The day after the guidance from Pedro Rivera, the state’s secretary of education, was issued, the administration at the Montgomery Area School District sent out a survey to the community.

“We put a survey out to our community,” said Daphne Bowers, superintendent at Montgomery, “and that will be out for a week.”

“Then we will be looking at that data to kind of get an idea of how comfortable, mainly parents but also community members, are with the idea of students coming back to school full-time for face-to-face instruction,” she explained.

According to the guidance offered by PDE, schools in both the yellow and green phases can begin making plans. Currently Lycoming County is in the green phase, but that could change, so districts have to prepare for both scenarios, Bowers said.

Plans could include face-to-face instruction, a blend of online and face-to-face or all online instruction, depending on what phase the county is in when fall arrives.

Bowers said that once the data from the community is compiled, then the administration will sit down with the team and the school board to see how they can go about attaining goals established by the CDC. The health and safety plan for the district will then be developed.

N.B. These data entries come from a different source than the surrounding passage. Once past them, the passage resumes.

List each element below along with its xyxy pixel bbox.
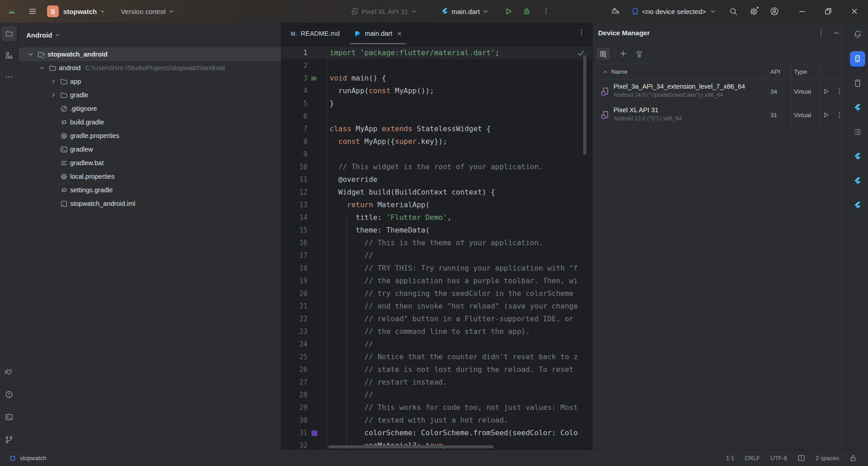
- code-line-25[interactable]: 25 // Notice that the counter didn't res…: [281, 351, 592, 363]
- tool-logcat[interactable]: [1, 364, 17, 380]
- chevron-right-icon[interactable]: [48, 92, 58, 98]
- tool-more[interactable]: [1, 69, 17, 85]
- main-menu-button[interactable]: [28, 7, 37, 16]
- search-everywhere-button[interactable]: [729, 7, 738, 16]
- version-control-widget[interactable]: Version control: [121, 8, 174, 15]
- restore-window-button[interactable]: [824, 7, 832, 15]
- add-device-button[interactable]: [619, 50, 627, 57]
- tool-flutter-outline[interactable]: [850, 100, 865, 115]
- settings-button[interactable]: [750, 7, 758, 16]
- code-line-4[interactable]: 4 runApp(const MyApp());: [281, 85, 592, 97]
- device-manager-options-button[interactable]: [817, 29, 825, 37]
- indent-setting[interactable]: 2 spaces: [816, 455, 839, 461]
- tree-item-android[interactable]: android C:\Users\hiro-\StudioProjects\st…: [19, 61, 281, 75]
- code-line-10[interactable]: 10 // This widget is the root of your ap…: [281, 161, 592, 173]
- attach-debugger-button[interactable]: [611, 7, 620, 16]
- device-view-mode-button[interactable]: [596, 48, 610, 60]
- project-view-selector[interactable]: Android: [19, 23, 281, 48]
- device-options-button[interactable]: [836, 80, 843, 103]
- code-line-11[interactable]: 11 @override: [281, 173, 592, 186]
- code-line-20[interactable]: 20 // try changing the seedColor in the …: [281, 287, 592, 300]
- tree-item-gradle[interactable]: gradle: [19, 88, 281, 102]
- code-line-26[interactable]: 26 // state is not lost during the reloa…: [281, 363, 592, 376]
- tree-item-app[interactable]: app: [19, 75, 281, 88]
- code-line-30[interactable]: 30 // tested with just a hot reload.: [281, 414, 592, 427]
- tree-item-gradlew[interactable]: gradlew: [19, 143, 281, 156]
- run-configuration-selector[interactable]: main.dart: [441, 8, 489, 15]
- code-line-8[interactable]: 8 const MyApp({super.key});: [281, 135, 592, 148]
- horizontal-scrollbar[interactable]: [328, 445, 494, 448]
- column-type[interactable]: Type: [794, 68, 807, 75]
- color-swatch[interactable]: [311, 430, 317, 436]
- tree-item-gradlew.bat[interactable]: gradlew.bat: [19, 156, 281, 170]
- chevron-down-icon[interactable]: [26, 52, 36, 57]
- device-options-button[interactable]: [836, 103, 843, 127]
- column-api[interactable]: API: [770, 68, 780, 75]
- device-row[interactable]: Pixel_3a_API_34_extension_level_7_x86_64…: [593, 80, 846, 103]
- target-device-selector[interactable]: Pixel XL API 31: [351, 8, 417, 15]
- launch-device-button[interactable]: [822, 103, 830, 127]
- profile-button[interactable]: [770, 7, 779, 16]
- tool-problems[interactable]: [1, 387, 17, 402]
- code-line-31[interactable]: 31 colorScheme: ColorScheme.fromSeed(see…: [281, 427, 592, 439]
- tool-resource-manager[interactable]: [1, 48, 17, 63]
- tree-item-.gitignore[interactable]: .gitignore: [19, 102, 281, 115]
- more-run-actions-button[interactable]: [542, 8, 550, 15]
- caret-position[interactable]: 1:1: [726, 455, 734, 461]
- code-line-17[interactable]: 17 //: [281, 249, 592, 262]
- code-line-13[interactable]: 13 return MaterialApp(: [281, 199, 592, 211]
- code-area[interactable]: 1 import 'package:flutter/material.dart'…: [281, 44, 592, 450]
- code-line-23[interactable]: 23 // the command line to start the app)…: [281, 325, 592, 338]
- project-widget[interactable]: stopwatch: [63, 8, 105, 15]
- code-line-16[interactable]: 16 // This is the theme of your applicat…: [281, 237, 592, 249]
- code-line-21[interactable]: 21 // and then invoke "hot reload" (save…: [281, 300, 592, 313]
- tool-running-devices[interactable]: [850, 76, 865, 91]
- hide-panel-button[interactable]: [833, 29, 840, 37]
- code-line-7[interactable]: 7 class MyApp extends StatelessWidget {: [281, 123, 592, 135]
- tool-version-control[interactable]: [1, 432, 17, 447]
- code-line-1[interactable]: 1 import 'package:flutter/material.dart'…: [281, 47, 592, 59]
- code-line-14[interactable]: 14 title: 'Flutter Demo',: [281, 211, 592, 224]
- code-line-9[interactable]: 9: [281, 148, 592, 161]
- tab-README.md[interactable]: M↓ README.md: [283, 23, 347, 44]
- tree-item-settings.gradle[interactable]: settings.gradle: [19, 183, 281, 197]
- tab-main.dart[interactable]: main.dart: [347, 23, 409, 44]
- code-line-5[interactable]: 5 }: [281, 97, 592, 110]
- vertical-scrollbar[interactable]: [583, 55, 586, 155]
- device-row[interactable]: Pixel XL API 31 Android 12.0 ("S") | x86…: [593, 103, 846, 127]
- notifications[interactable]: [850, 27, 865, 42]
- pair-over-wifi-button[interactable]: [634, 50, 644, 58]
- tool-device-manager[interactable]: [850, 51, 865, 67]
- column-name[interactable]: Name: [611, 68, 627, 75]
- file-encoding[interactable]: UTF-8: [770, 455, 787, 461]
- tool-project[interactable]: [1, 26, 17, 41]
- tree-item-stopwatch_android[interactable]: stopwatch_android: [19, 48, 281, 61]
- status-project-widget[interactable]: stopwatch: [0, 455, 47, 461]
- tree-item-gradle.properties[interactable]: gradle.properties: [19, 129, 281, 143]
- close-tab-icon[interactable]: [397, 31, 402, 36]
- code-line-28[interactable]: 28 //: [281, 389, 592, 401]
- code-line-6[interactable]: 6: [281, 110, 592, 123]
- tool-structure[interactable]: [850, 124, 865, 140]
- tool-flutter-inspector[interactable]: [850, 173, 865, 189]
- minimize-button[interactable]: [798, 7, 806, 15]
- run-button[interactable]: [505, 7, 513, 15]
- code-line-15[interactable]: 15 theme: ThemeData(: [281, 224, 592, 237]
- code-line-18[interactable]: 18 // TRY THIS: Try running your applica…: [281, 262, 592, 275]
- close-window-button[interactable]: [850, 7, 859, 15]
- code-line-3[interactable]: 3 void main() {: [281, 72, 592, 85]
- code-line-19[interactable]: 19 // the application has a purple toolb…: [281, 275, 592, 287]
- debug-button[interactable]: [523, 7, 531, 15]
- tool-flutter-deep-links[interactable]: [850, 198, 865, 213]
- tool-terminal[interactable]: [1, 409, 17, 425]
- editor-options-button[interactable]: [578, 29, 585, 36]
- chevron-right-icon[interactable]: [48, 79, 58, 84]
- chevron-down-icon[interactable]: [37, 65, 47, 71]
- tree-item-local.properties[interactable]: local.properties: [19, 170, 281, 183]
- inspections-widget[interactable]: [797, 454, 805, 462]
- code-line-29[interactable]: 29 // This works for code too, not just …: [281, 401, 592, 414]
- code-line-12[interactable]: 12 Widget build(BuildContext context) {: [281, 186, 592, 199]
- mirror-device-selector[interactable]: <no device selected>: [632, 8, 716, 15]
- code-line-2[interactable]: 2: [281, 59, 592, 72]
- tool-flutter-performance[interactable]: [850, 149, 865, 164]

“We need to make a plan for what we can do to keep our staff and our students safe,” Bowers said, adding that the plan should be completed by the July 21 school board meeting.

She wanted to stress that even though there are difficulties, a plan will be made.

“I don’t want to create fear in the community, because no matter what, we will be successful at what we do. It’s just how we’re going to make the plan,” she said.

Other districts contacted revealed a similar path for creating a health and safety plan as well as a similarity in the difficulties likely to be encountered in complying with the recommendations of the CDC and the state’s department.

With many of the local districts serving rural populations where students are bussed to school, the transporting guidelines create a difficulty both in execution and in cost.

“Some of the guidelines include transportation of studentsone student to a seat, skipping every other seat,” Bowers said. “To transport all students to and from school in that manner would be very difficult.”

Class size can be another problem that can be difficult for schools to solve before reopening.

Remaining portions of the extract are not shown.